Directions
Restate word for word the section of the entries that opens at the line containing "голосовой ввод в поиске" and closes at the line containing "reçelleri ev yapımı", both lines kept, pictures dropped.

++++ Records shown ++++

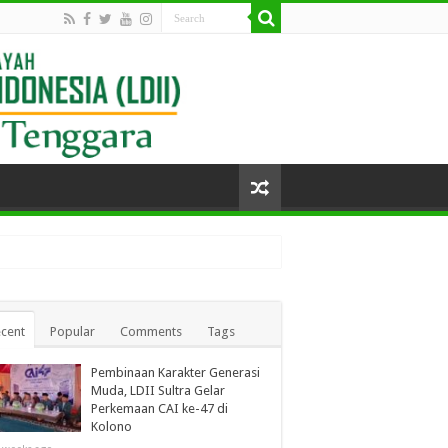
cent
Popular
Comments
Tags
Pembinaan Karakter Generasi
Muda, LDII Sultra Gelar
Perkemaan CAI ke-47 di
Kolono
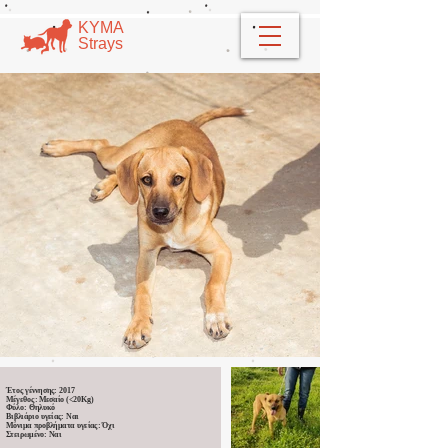
​​ΚΥΜΑ
​Strays
Έτος γέννησης: 2017
Μέγεθος: Μεσαίο (<20Kg)
Φύλο: Θηλυκό
Βιβλιάριο υγείας: Ναι
Μόνιμα προβλήματα υγείας: Όχι
Στειρωμένο: Ναι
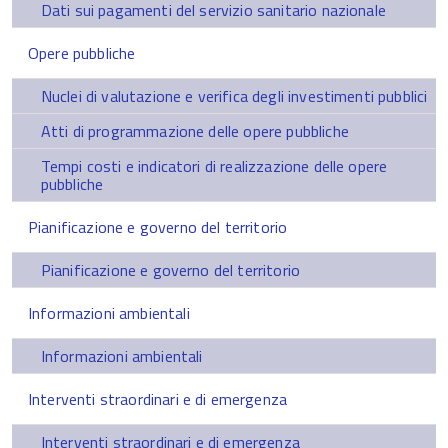
Dati sui pagamenti del servizio sanitario nazionale
Opere pubbliche
Nuclei di valutazione e verifica degli investimenti pubblici
Atti di programmazione delle opere pubbliche
Tempi costi e indicatori di realizzazione delle opere
pubbliche
Pianificazione e governo del territorio
Pianificazione e governo del territorio
Informazioni ambientali
Informazioni ambientali
Interventi straordinari e di emergenza
Interventi straordinari e di emergenza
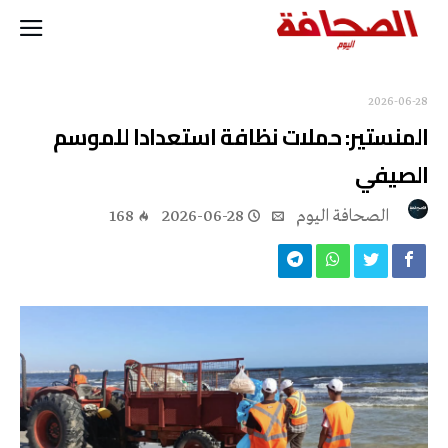
2026-06-28
المنستير: حملات نظافة استعدادا للموسم
الصيفي
‭ ‬الصحافة‭ ‬اليوم
2026-06-28
168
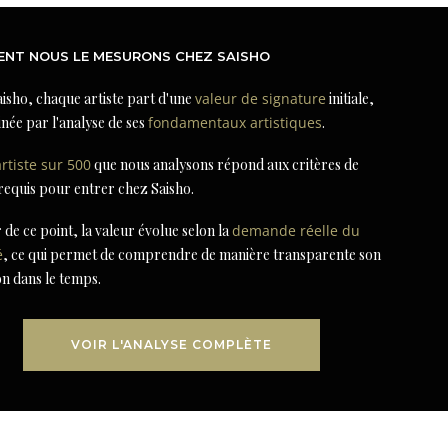
NT NOUS LE MESURONS CHEZ SAISHO
isho, chaque artiste part d'une
valeur de signature
initiale,
née par l'analyse de ses
fondamentaux artistiques
.
artiste sur 500
que nous analysons répond aux critères de
 requis pour entrer chez Saisho.
r de ce point, la valeur évolue selon la
demande réelle du
é
, ce qui permet de comprendre de manière transparente son
on dans le temps.
VOIR L'ANALYSE COMPLÈTE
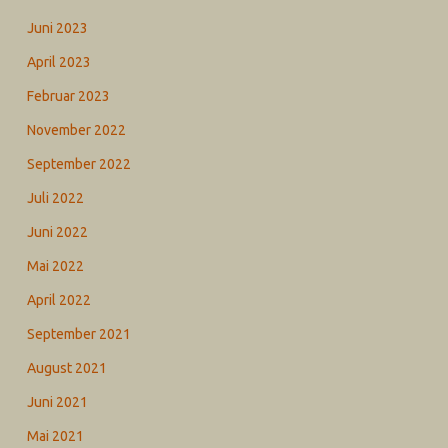
Juni 2023
April 2023
Februar 2023
November 2022
September 2022
Juli 2022
Juni 2022
Mai 2022
April 2022
September 2021
August 2021
Juni 2021
Mai 2021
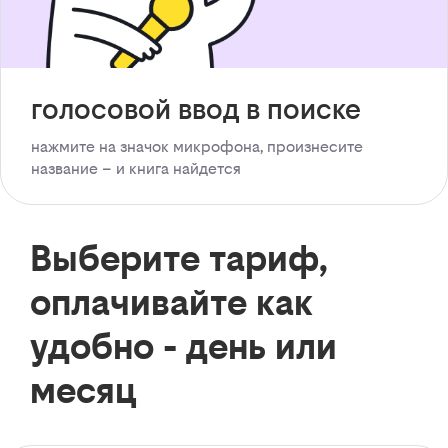
голосовой ввод в поиске
нажмите на значок микрофона, произнесите
название – и книга найдется
Выберите тариф,
оплачивайте как
удобно - день или
месяц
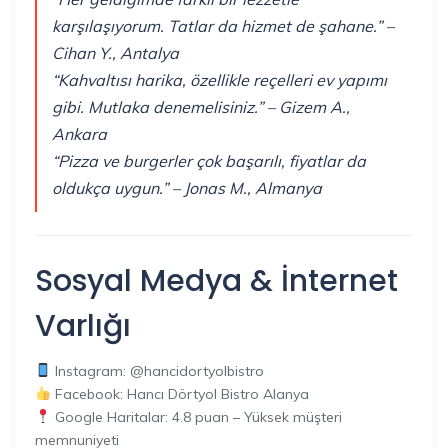
karşılaşıyorum. Tatlar da hizmet de şahane.” –
Cihan Y., Antalya
“Kahvaltısı harika, özellikle reçelleri ev yapımı
gibi. Mutlaka denemelisiniz.” – Gizem A.,
Ankara
“Pizza ve burgerler çok başarılı, fiyatlar da
oldukça uygun.” – Jonas M., Almanya
Sosyal Medya & İnternet
Varlığı
Instagram: @hancidortyolbistro
Facebook: Hancı Dörtyol Bistro Alanya
Google Haritalar: 4.8 puan – Yüksek müşteri
memnuniyeti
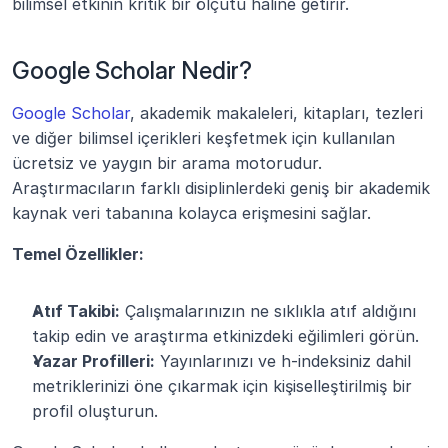
bilimsel etkinin kritik bir ölçütü hâline getirir.
Google Scholar Nedir?
Google Scholar
, akademik makaleleri, kitapları, tezleri 
ve diğer bilimsel içerikleri keşfetmek için kullanılan 
ücretsiz ve yaygın bir arama motorudur. 
Araştırmacıların farklı disiplinlerdeki geniş bir akademik 
kaynak veri tabanına kolayca erişmesini sağlar.
Temel Özellikler:
Atıf Takibi:
 Çalışmalarınızın ne sıklıkla atıf aldığını 
takip edin ve araştırma etkinizdeki eğilimleri görün.
Yazar Profilleri:
 Yayınlarınızı ve h-indeksiniz dahil 
metriklerinizi öne çıkarmak için kişiselleştirilmiş bir 
profil oluşturun.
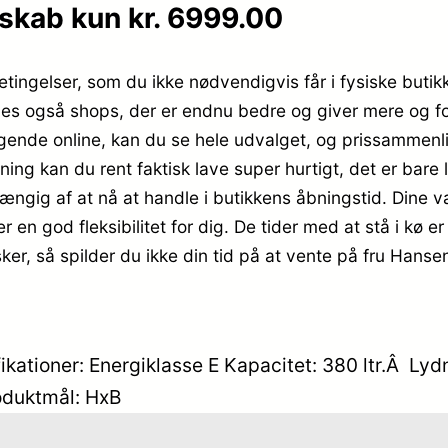
kab kun kr. 6999.00
tingelser, som du ikke nødvendigvis får i fysiske butik
indes også shops, der er endnu bedre og giver mere og fo
ende online, kan du se hele udvalget, og prissammenli
ing kan du rent faktisk lave super hurtigt, det er bare 
ngig af at nå at handle i butikkens åbningstid. Dine var
r en god fleksibilitet for dig. De tider med at stå i kø e
ker, så spilder du ikke din tid på at vente på fru Hanse
ationer: Energiklasse E Kapacitet: 380 ltr.Â Lyd
oduktmål: HxB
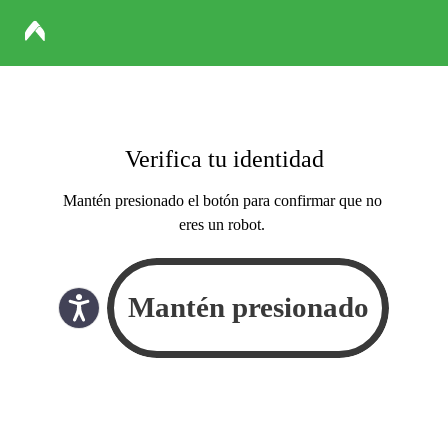
Verifica tu identidad
Mantén presionado el botón para confirmar que no
eres un robot.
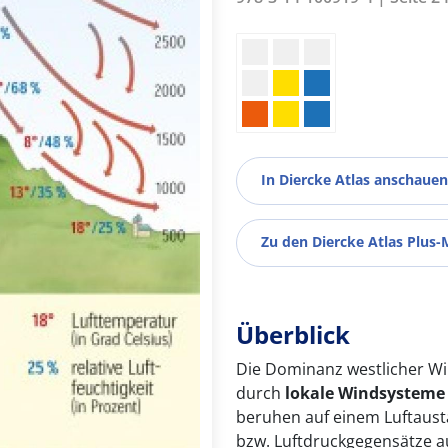
In Diercke Atlas anschauen
Zu den Diercke Atlas Plus-
Überblick
Die Dominanz westlicher Wi
durch
lokale
Windsysteme
beruhen auf einem Luftaus
bzw. Luftdruckgegensätze 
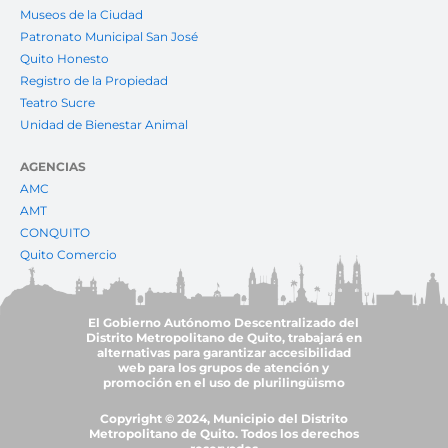
Museos de la Ciudad
Patronato Municipal San José
Quito Honesto
Registro de la Propiedad
Teatro Sucre
Unidad de Bienestar Animal
AGENCIAS
AMC
AMT
CONQUITO
Quito Comercio
El Gobierno Autónomo Descentralizado del
Distrito Metropolitano de Quito, trabajará en
alternativas para garantizar accesibilidad
web para los grupos de atención y
promoción en el uso de plurilingüismo
Copyright © 2024, Municipio del Distrito
Metropolitano de Quito. Todos los derechos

++++

Answer section
голосовой ввод в поиске
нажмите на значок микрофона, произнесите
название – и книга найдется
Выберите тариф,
оплачивайте как
удобно - день или
месяц
karşılaşıyorum. Tatlar da hizmet de şahane.” –
Cihan Y., Antalya
“Kahvaltısı harika, özellikle reçelleri ev yapımı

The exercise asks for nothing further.